Holy Damn, hat Justin Timberlake die Country Music Association Awards außerhalb des Landes genommen?

Vielleicht hätte JT die ganze Zeit Country-Sänger sein sollen

Während der 49. Annual Country Music Association Awards gestern Abend sahen wir einige trickreiche Aufmachungen auf der Bühne von Nashville. William Shatner stürmte herein als einer der kaiserlichen Soldaten (wir reden über kollidierende Galaxien), und Hairy Dawg von der University of Georgia hat auf Luftgitarre geschreddert (2:10) neben Dutzenden von voll ausgestatteten NCAA-Maskottchen, die in Brad Paisleys 'Country Nation' robotern, dougieing, Swag-Surfen, Stink-Legging und Peitschen und Nae-Naeing machen. Aber du weißt, wer am willkommensten war untertrieben Präsenz bei 'Country's Biggest Night?'

Prinz von Pop Justin Timberlake.

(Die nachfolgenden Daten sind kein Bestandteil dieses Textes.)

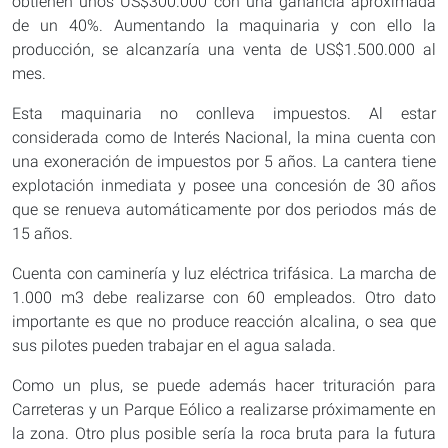
obtienen unos US$300.000 con una ganancia aproximada
de un 40%. Aumentando la maquinaria y con ello la
producción, se alcanzaría una venta de US$1.500.000 al
mes.
Esta maquinaria no conlleva impuestos. Al estar
considerada como de Interés Nacional, la mina cuenta con
una exoneración de impuestos por 5 años. La cantera tiene
explotación inmediata y posee una concesión de 30 años
que se renueva automáticamente por dos periodos más de
15 años.
Cuenta con caminería y luz eléctrica trifásica. La marcha de
1.000 m3 debe realizarse con 60 empleados. Otro dato
importante es que no produce reacción alcalina, o sea que
sus pilotes pueden trabajar en el agua salada.
Como un plus, se puede además hacer trituración para
Carreteras y un Parque Eólico a realizarse próximamente en
la zona. Otro plus posible sería la roca bruta para la futura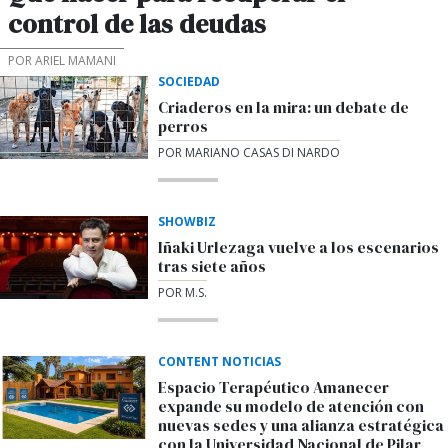
control de las deudas
POR ARIEL MAMANI
SOCIEDAD
Criaderos en la mira: un debate de
perros
POR MARIANO CASAS DI NARDO
SHOWBIZ
Iñaki Urlezaga vuelve a los escenarios
tras siete años
POR M.S.
CONTENT NOTICIAS
Espacio Terapéutico Amanecer
expande su modelo de atención con
nuevas sedes y una alianza estratégica
con la Universidad Nacional de Pilar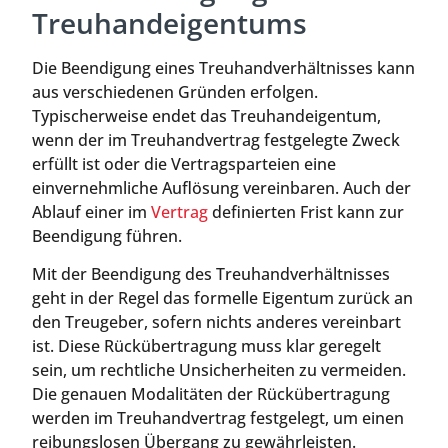
Treuhandeigentums
Die Beendigung eines Treuhandverhältnisses kann
aus verschiedenen Gründen erfolgen.
Typischerweise endet das Treuhandeigentum,
wenn der im Treuhandvertrag festgelegte Zweck
erfüllt ist oder die Vertragsparteien eine
einvernehmliche Auflösung vereinbaren. Auch der
Ablauf einer im
Vertrag
definierten Frist kann zur
Beendigung führen.
Mit der Beendigung des Treuhandverhältnisses
geht in der Regel das formelle Eigentum zurück an
den Treugeber, sofern nichts anderes vereinbart
ist. Diese Rückübertragung muss klar geregelt
sein, um rechtliche Unsicherheiten zu vermeiden.
Die genauen Modalitäten der Rückübertragung
werden im Treuhandvertrag festgelegt, um einen
reibungslosen Übergang zu gewährleisten.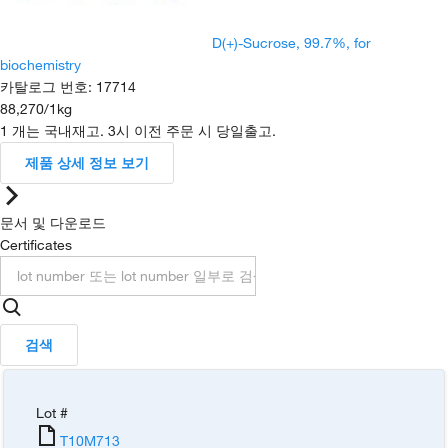
D(+)-Sucrose, 99.7%, for
biochemistry
카탈로그 번호
:
17714
88,270
/
1kg
1 개는 국내재고. 3시 이전 주문 시 당일출고.
제품 상세 정보 보기
문서 및 다운로드
Certificates
검색
Lot #
T10M713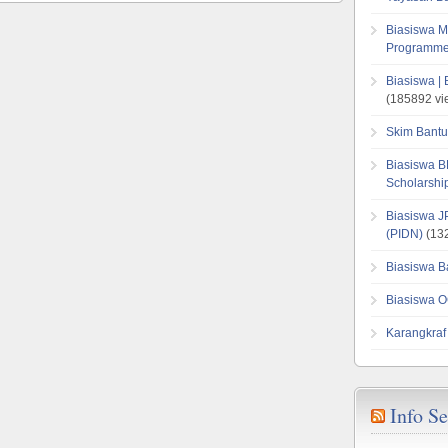
Biasiswa M
Programme
Biasiswa |
(185892 vi
Skim Bantu
Biasiswa B
Scholarsh
Biasiswa J
(PIDN)
(132
Biasiswa B
Biasiswa O
Karangkraf
Info S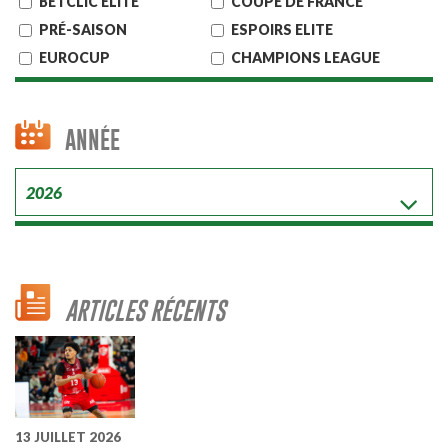
BETCLIC ELITE
COUPE DE FRANCE
PRÉ-SAISON
ESPOIRS ELITE
EUROCUP
CHAMPIONS LEAGUE
ANNÉE
ARTICLES RÉCENTS
13 JUILLET 2026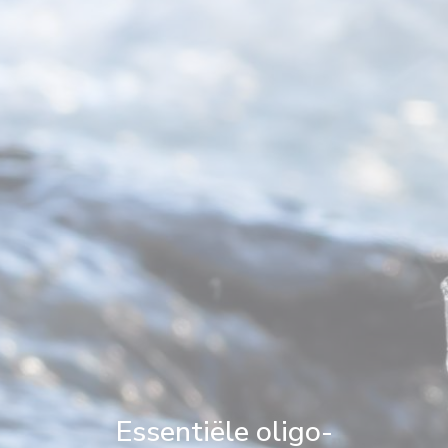
Essentiële oligo-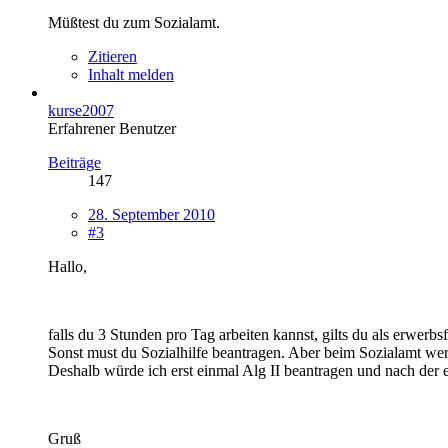
Müßtest du zum Sozialamt.
Zitieren
Inhalt melden
kurse2007
Erfahrener Benutzer
Beiträge
147
28. September 2010
#3
Hallo,
falls du 3 Stunden pro Tag arbeiten kannst, gilts du als erwerbs
Sonst must du Sozialhilfe beantragen. Aber beim Sozialamt werd
Deshalb würde ich erst einmal Alg II beantragen und nach der e
Gruß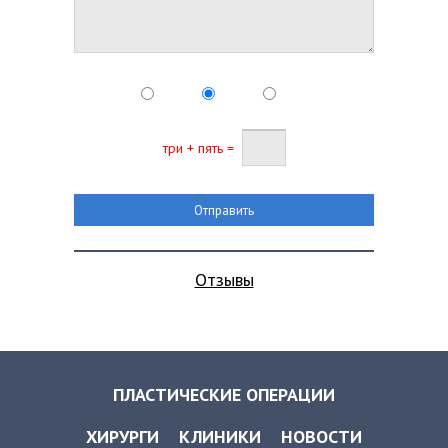
три + пять =
Отзывы
ПЛАСТИЧЕСКИЕ ОПЕРАЦИИ
ХИРУРГИ
КЛИНИКИ
НОВОСТИ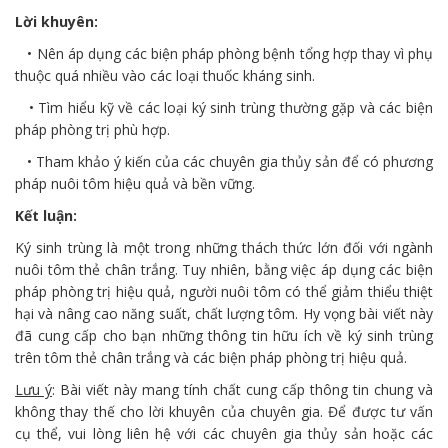
Lời khuyên:
• Nên áp dụng các biện pháp phòng bệnh tổng hợp thay vì phụ
thuộc quá nhiều vào các loại thuốc kháng sinh.
• Tìm hiểu kỹ về các loại ký sinh trùng thường gặp và các biện
pháp phòng trị phù hợp.
• Tham khảo ý kiến của các chuyên gia thủy sản để có phương
pháp nuôi tôm hiệu quả và bền vững.
Kết luận:
Ký sinh trùng là một trong những thách thức lớn đối với ngành
nuôi tôm thẻ chân trắng. Tuy nhiên, bằng việc áp dụng các biện
pháp phòng trị hiệu quả, người nuôi tôm có thể giảm thiểu thiệt
hại và nâng cao năng suất, chất lượng tôm. Hy vọng bài viết này
đã cung cấp cho bạn những thông tin hữu ích về ký sinh trùng
trên tôm thẻ chân trắng và các biện pháp phòng trị hiệu quả.
Lưu ý
: Bài viết này mang tính chất cung cấp thông tin chung và
không thay thế cho lời khuyên của chuyên gia. Để được tư vấn
cụ thể, vui lòng liên hệ với các chuyên gia thủy sản hoặc các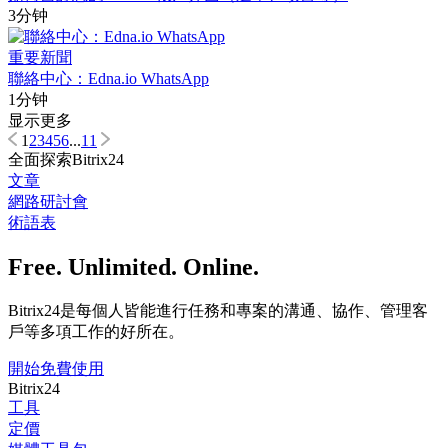
3分钟
重要新聞
聯絡中心：Edna.io WhatsApp
1分钟
显示更多
1
2
3
4
5
6
...
11
全面探索Bitrix24
文章
網路研討會
術語表
Free. Unlimited. Online.
Bitrix24是每個人皆能進行任務和專案的溝通、協作、管理客
戶等多項工作的好所在。
開始免費使用
Bitrix24
工具
定價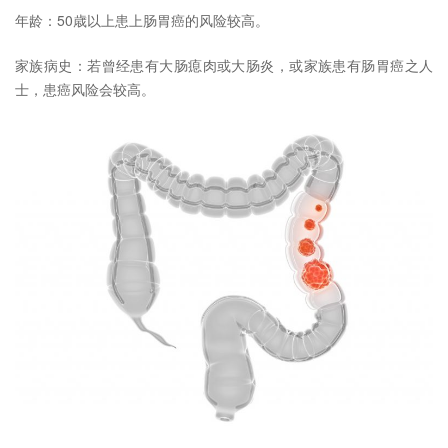
年龄：50歳以上患上肠胃癌的风险较高。
家族病史：若曾经患有大肠瘜肉或大肠炎，或家族患有肠胃癌之人
士，患癌风险会较高。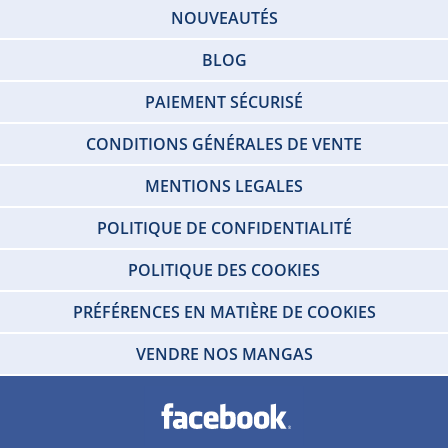
NOUVEAUTÉS
BLOG
PAIEMENT SÉCURISÉ
CONDITIONS GÉNÉRALES DE VENTE
MENTIONS LEGALES
POLITIQUE DE CONFIDENTIALITÉ
POLITIQUE DES COOKIES
PRÉFÉRENCES EN MATIÈRE DE COOKIES
VENDRE NOS MANGAS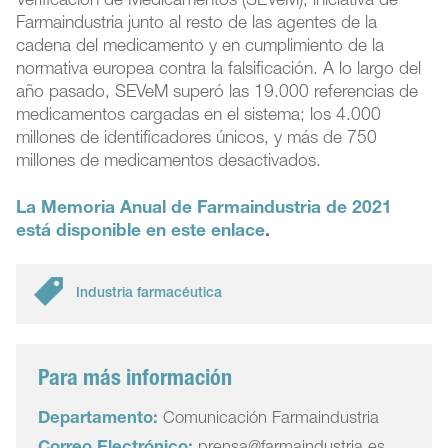
Verificación de Medicamentos (SEVeM), iniciativa de
Farmaindustria junto al resto de las agentes de la
cadena del medicamento y en cumplimiento de la
normativa europea contra la falsificación. A lo largo del
año pasado, SEVeM superó las 19.000 referencias de
medicamentos cargadas en el sistema; los 4.000
millones de identificadores únicos, y más de 750
millones de medicamentos desactivados.
La Memoria Anual de Farmaindustria de 2021
está disponible en este enlace
.
Industria farmacéutica
Para más información
Departamento:
Comunicación Farmaindustria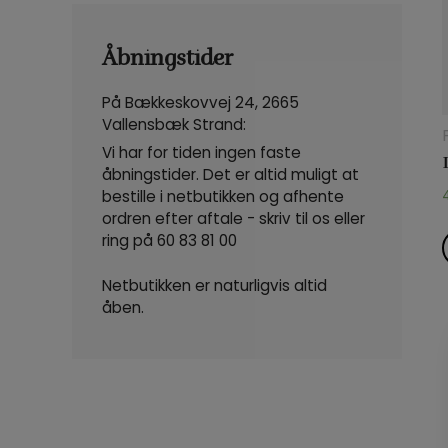
Åbningstider
På Bækkeskovvej 24, 2665
Vallensbæk Strand:
Vi har for tiden ingen faste
åbningstider. Det er altid muligt at
bestille i netbutikken og afhente
ordren efter aftale - skriv til os eller
ring på
60 83 81 00
Netbutikken er naturligvis altid
åben.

Während der Mann immer ist auf , das Duett gestern Abend mit dem Gewinner des neuen CMA-Künstlers des Jahres, Chris Stapleton, fühlte sich erschreckend weniger an stellen -auf. Hier ist die sanfte Mischung aus Stapletons 'Tennessee Whisky' und Timberlake's 'Drink You Away' von letzter Nacht:



'Kann ich hier ein bisschen Memphis unterbringen?' Timberlake fragt beim Übergang zwischen den Songs. Am Ende schließen sich ihm alle in einem „Gesetz, erbarme dich!“ an. Keith Urban hat das Ganze auf seinem iPhone (3:55) aufgezeichnet und Jessica Biel (6:59) ist alles: „Das darf ich mit nach Hause nehmen. Das darf ich mit nach Hause nehmen.'



Denken wir zurück an Justins Auftritt bei den MTV VMAs vor zwei Jahren. Alle Elemente sind da – tadelloser Anzug, cooler Hut, solide Vocals, die im Falsetthimmel herumschweben, und eine Athletik, die liebevoll an die Step-Ball-Changes seiner Boyband-Tage erinnert. Wir wussten, dass er damit umgehen kann, ganz zu schweigen davon Rap – aber jetzt fragen wir uns. Er sieht so natürlich und bequem aus, zusammen mit einer bluesigen Steel-Gitarre und einer großen Blaskapelle; Hätte JT seine südlichen Wurzeln annehmen und die ganze Zeit nur ein Country-Soul-Sänger sein sollen?



Wir hoffen auf ein Cross-Over-Album oder zumindest ein super bluesiges Remake von 'SexyBack'. Wenn es jemand schafft, dann dieser Typ.